Well, of course, yes. But when I was young, I listened to singles. And then when I got turned onto whatever album that captured my attention as a whole, once I started seeing an arc over an album, I was like, “Oh wow, this is a whole new art form.” In that people pick and choose the songs that they listen to. Nothing new there. And certainly the ability to do it in streaming and all that stuff, that’s absolutely changed life in immeasurable ways.

But I think when people talk about short attention spans, I think, “Eh.” You know? It’s just a new way that people have short attention spans. It’s not, oh, short attention spans just got invented. I think you like what you like, and if someone can show you another way that you like, you try that, too.

A friend of mine who’s a musician has a theory that bands should be putting out shorter albums these days.

Right.

I don’t know if it’s because of short attention spans or what. You’ve mentioned liking [fellow SubPop artists] Rolling Blackouts Coastal Fever, and their stuff’s pretty short, like slightly extended Eps.

Well, French Press is an EP, but they have long songs.

But Talk Tight is maybe a half hour long.

Well, like I was saying earlier, In Spades is 36, but it’s ten songs. I saw some people bitch about that, and I was like, well, look at most of Marvin Gaye’s records, look at the last Lynyrd Skynyrd record. Purple Rain has eight songs on it. I had five more songs [for In Spades], and I even liked three of them. But, just putting them on there just because I had them… They didn’t fit the vibe. I’m trying to create a vibe. So I’ve edited it for you. And if I feel like you need to hear the next three, you will hear them, but in a different state.

Speaking of videos, how did you get Har Mar Superstar involved in the video for “Demon in Profile”?

Well, first of all, he’s a good friend of mine. Super-talented guy.

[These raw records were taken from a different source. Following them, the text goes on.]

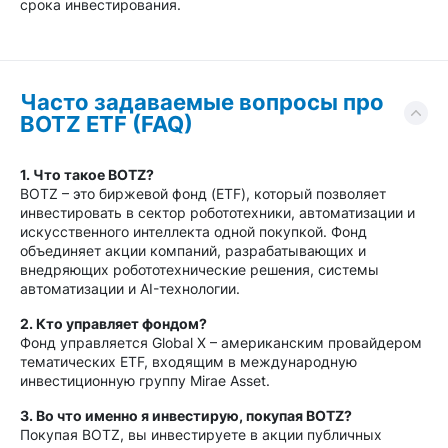
срока инвестирования.
Часто задаваемые вопросы про
BOTZ ETF (FAQ)
1. Что такое BOTZ?
BOTZ – это биржевой фонд (ETF), который позволяет
инвестировать в сектор робототехники, автоматизации и
искусственного интеллекта одной покупкой. Фонд
объединяет акции компаний, разрабатывающих и
внедряющих робототехнические решения, системы
автоматизации и AI-технологии.
2. Кто управляет фондом?
Фонд управляется Global X – американским провайдером
тематических ETF, входящим в международную
инвестиционную группу Mirae Asset.
3. Во что именно я инвестирую, покупая BOTZ?
Покупая BOTZ, вы инвестируете в акции публичных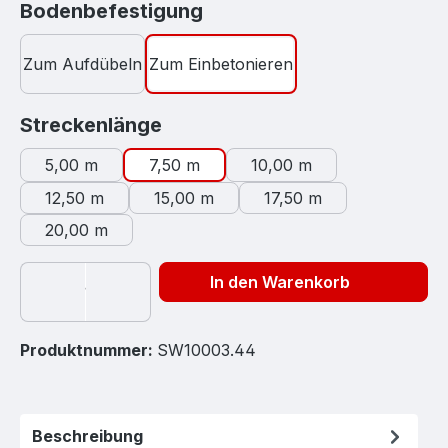
auswählen
Bodenbefestigung
Zum Aufdübeln
Zum Einbetonieren
auswählen
Streckenlänge
5,00 m
7,50 m
10,00 m
12,50 m
15,00 m
17,50 m
20,00 m
In den Warenkorb
Produktnummer:
SW10003.44
Beschreibung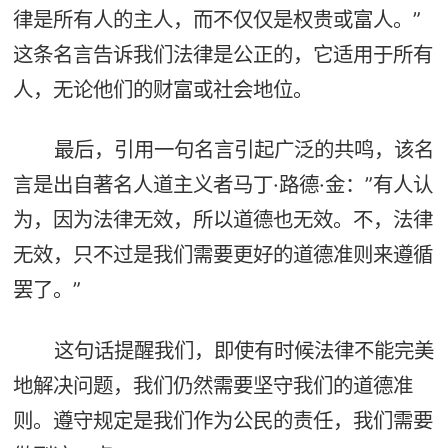
律是所有人的主人，而不仅仅是权贵或富人。”
这条名言告诉我们法律是公正的，它适用于所有
人，无论他们的财富或社会地位。
最后，引用一句名言引起广泛的共鸣，该名
言是出自著名人道主义者马丁·路德·金：”有人认
为，因为法律无效，所以道德也无效。不，法律
无效，只不过是我们需要更好的道德准则来遵循
罢了。”
这句话提醒我们，即使有时候法律不能完美
地解决问题，我们仍然需要坚守我们的道德准
则。遵守规定是我们作为公民的责任，我们需要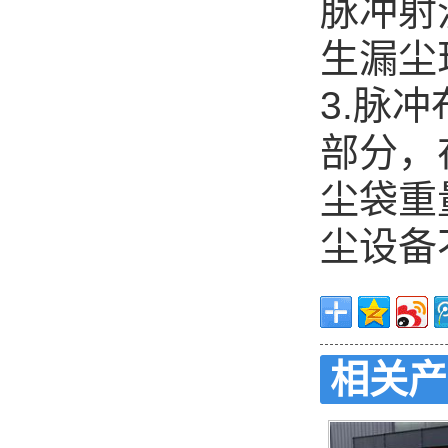
脉冲射
生漏尘
3.脉
部分，
尘袋重
尘设备
相关产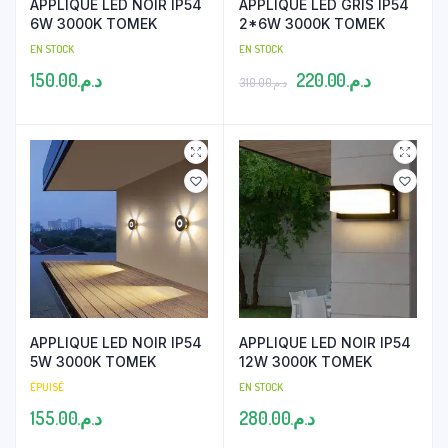
APPLIQUE LED NOIR IP54
APPLIQUE LED GRIS IP54
6W 3000K TOMEK
2*6W 3000K TOMEK
EN STOCK
EN STOCK
Le
Le
150.00
د.م.
220.00
د.م.
310.00
د.م.
prix
prix
initial
actuel
était :
est :
د.م.220.00.
د.م.310.00.
APPLIQUE LED NOIR IP54
APPLIQUE LED NOIR IP54
5W 3000K TOMEK
12W 3000K TOMEK
ÉPUISÉ
EN STOCK
155.00
د.م.
280.00
د.م.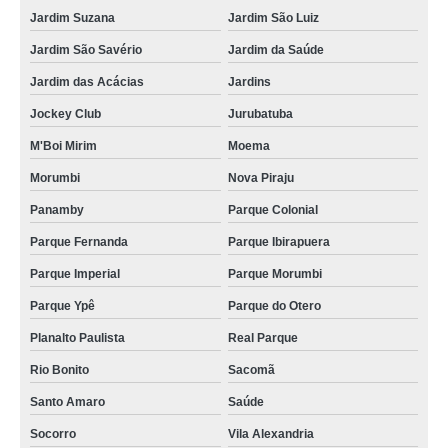
lanche de metro vegetariano Saúde
Jardim Suzana
Jardim São Luiz
lanche de metro de salame Jardim Monte Kemel
Jardim São Savério
Jardim da Saúde
lanche de metro de presunto cozido orçamento Perus
Jardim das Acácias
Jardins
lanches de metro de frango Sé
Jockey Club
Jurubatuba
orçamento de lanche de metro salame Jardim Panorama D'Oeste
M'Boi Mirim
Moema
lanche de metro de presunto e queijo Vila Pirituba
Morumbi
Nova Piraju
lanche de metro natural orçamento Real Parque
Panamby
Parque Colonial
lanche de metro de queijo Vila Olímpia
Parque Fernanda
Parque Ibirapuera
Parque Imperial
Parque Morumbi
lanches de metro de presunto cozido Jardim América
Parque Ypê
Parque do Otero
lanches de metro presunto e queijo Brooklin Paulista
Planalto Paulista
Real Parque
lanche de metro de presunto cozido Parque Ypê
Rio Bonito
Sacomã
lanche de metro de frango Jardim Paulistano
Santo Amaro
Saúde
onde encontro lanche de metro de queijo Brooklin
Socorro
Vila Alexandria
lanche de metro salame orçamento Parque Imperial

I knew that since Phil [Harder] was directing it, and he lives in Minneapolis, it was a way I could be off to the side and not have to be in it. [laughs]

I feel like the video’s playing off your image and persona as this ladies man and suave performer — taking that and turning it around.

Oh sure. Absolutely, there was some winking going on. [Laughs]

Have you ever felt like people have been too focused on that persona and that aspect of your performance and missed other parts of what you’re trying to say or do?

What people think and say about you, you can’t control. You’d be very powerful if you had that power.

That reminds me to ask how you’re coping in a time of Trump. He seems obsessed with controlling his image and what people say about him.

[Laughs] That’s not really working out too well for him.

He seems like proof of how that obsession can go completely wrong.

Yeah, man. When he talks, it’s like the teacher on Charlie Brown now. My eyes glaze over, you know? But hey, you get what you deserve.

Do you ever feel compelled to be more explicitly political in your music?

No. I am in my own way. I say things all the time. There’s plenty of opinion on his page. I’m not Woody Guthrie, know what I mean?

How was playing at the Apollo? I know you were looking forward to that.

Beautiful room, beautiful part of town, wonderful staff, so welcoming and friendly. One of the best experiences I’ve ever had in my life. Great show, great crowd, great room. I’ll never forget it. I hope I get to do it again someday.

Could you feel the history in the place?

Yeah, but you know what, I can at the Fillmore. I could when we played Madison Square Garden 20-something years ago, you know? Wherever you go, there’s someone that’s been there before you. You can feel it. Like the first time I played First Avenue, I knew where I was standing. Every time I’ve gone back, same feeling. It was mythologized to me as a teenager and I’ve carried that with me to this very day. We’re playing there again this September and I can’t wait.

I’m planning to catch the show in Cincinnati.

It’s a really good band, man. We’re playing great shows. Even on an off night, we’re better than most. And if we’re on, no one’s better.